Flanagan v. Pearson

Walker, P. J. Com. Apr.—

The court below did not err in treating the litigation in which the parties to the suit of N. J. Moore v. Allen Norris, and in which the parties to this also participated as parties during its pendency, as interposing no impediment or bar to the running of the statute of limitations in favor of the defendant Pearson against the plaintiff in this action. The suit was brought by Moore against Morris, and was dismissed by Moore; or, rather, what was equivalent thereto, dismissed by order of the court for want of the required bond for the costs of suit. During its pendency the land in controversy in it was sold as the property of Flanagan, and Pearson, the purchaser, became a party by intervening in it as such, and caused Flanagan to be made also a party defendant. It was held in Shields v. Boone, 22 Tex., 196, that the bringing of a suit for land which is voluntarily abandoned or dismissed for want of prosecution will not interrupt the running of the statute of limitations. And see Hughes v. Lane, 25 Tex., 356; Highsmith v. Ussery, 25 Tex. Sup., 96; Connoly v. Hammond, 58 Tex., 20.

Under the authority of these cases, Moore, the original plaintiff in the suit referred to, could not have made the former pendency of his suit available in a second action for the land, so as to operate as a bar to the running of the statute of limitations in favor of the defendant Morris during the period of its pendency; and the intervention of Pearson in the suit, and making Flanagan a defendant *304at the intervener’s instance, do not vary the application of the principle as to such additional parties. The suit having been dismissed for failure, in effect, to prosecute it, no consequence attached to that controversy which could affect the rights of the parties to it who claimed the benefit of the statute of limitations. That Flanagan, who was brought in as a defendant by Pearson, an intervenor, cannot occupy a position more favorable than that of the original parties to the suit, is a self-evident proposition. lie, however, is not seeking to avail himself of the benefit of the running of the statute of limitations in his own favor during the pendency of that suit, but urges that Pearson, whose attitude towards him in it was that of an actor or plaintiff, cannot in this action make his' possession available under his defense of the statute of limitations. Clearly, the rights of Pearson, he being in possession and holding adversely to Flanagan, and whom he had caused to be brought into the litigation as a defendant, were not affected in respect to claiming, in a subsequent suit brought against him by Flanagan, the benefit of his adverse possession under the statutes of limitation.
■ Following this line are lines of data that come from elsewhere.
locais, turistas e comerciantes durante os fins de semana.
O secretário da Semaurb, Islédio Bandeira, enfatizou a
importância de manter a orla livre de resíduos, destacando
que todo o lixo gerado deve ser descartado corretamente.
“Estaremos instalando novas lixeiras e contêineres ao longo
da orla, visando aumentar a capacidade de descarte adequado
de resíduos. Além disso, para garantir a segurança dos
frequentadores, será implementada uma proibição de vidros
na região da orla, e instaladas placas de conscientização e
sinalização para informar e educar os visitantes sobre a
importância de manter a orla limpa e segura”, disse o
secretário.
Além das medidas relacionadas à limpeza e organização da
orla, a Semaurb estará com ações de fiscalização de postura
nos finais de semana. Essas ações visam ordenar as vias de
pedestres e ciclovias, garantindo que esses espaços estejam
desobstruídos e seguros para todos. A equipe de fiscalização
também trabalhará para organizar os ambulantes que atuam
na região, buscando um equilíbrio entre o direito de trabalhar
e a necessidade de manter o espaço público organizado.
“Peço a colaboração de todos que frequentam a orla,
It is claimed by the appellant that Pearson, being a purchaser pendente lite from Horn's, the defendant in the suit of Moore against Horn's, he cannot have the benefit of the statute of limitations for possession of the land during the period of time intervening between the date of his purchase and that of the final disposition of the suit. The case of Tilton v. Cofield, 93 U. S., 168, cited in the brief of appellant’s counsel, maintains the well-settled and unquestionable doctrine that a purchaser of property pendente lite is as conclusively bound by the results of the litigation as if he had from the outset been a party thereto. This doctrine, however, has no application, we think, to the question under consideration. Ho results were attained in the suit referred to, decisive of any issue between the parties; and, as has been seen, for that reason, the litigation between the parties afforded no impediment to the running of the statute.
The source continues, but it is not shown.